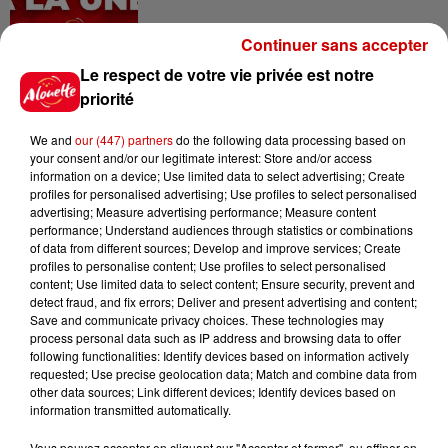
Continuer sans accepter
12h37
Le respect de votre vie privée est notre
Bordeaux : un voleur traverse le
priorité
faux plafond de l'hôpital et...
We and
our (447) partners
do the following data processing based on
your consent and/or our legitimate interest: Store and/or access
information on a device; Use limited data to select advertising; Create
profiles for personalised advertising; Use profiles to select personalised
11h28
advertising; Measure advertising performance; Measure content
Le Choc des terroirs : le Curé
performance; Understand audiences through statistics or combinations
Nantais ou le Chabichou du
of data from different sources; Develop and improve services; Create
Poitou ?...
profiles to personalise content; Use profiles to select personalised
content; Use limited data to select content; Ensure security, prevent and
detect fraud, and fix errors; Deliver and present advertising and content;
Save and communicate privacy choices. These technologies may
11h11
process personal data such as IP address and browsing data to offer
Face aux aboiements de chiens
following functionalities: Identify devices based on information actively
bruyants, cette commune de
requested; Use precise geolocation data; Match and combine data from
other data sources; Link different devices; Identify devices based on
l’Ouest...
information transmitted automatically.
Vous pouvez accepter en cliquant sur "Accepter et fermer", ou affiner en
____
Within the data above, determine the number of lines that contain the word "Create"; write only that number.

2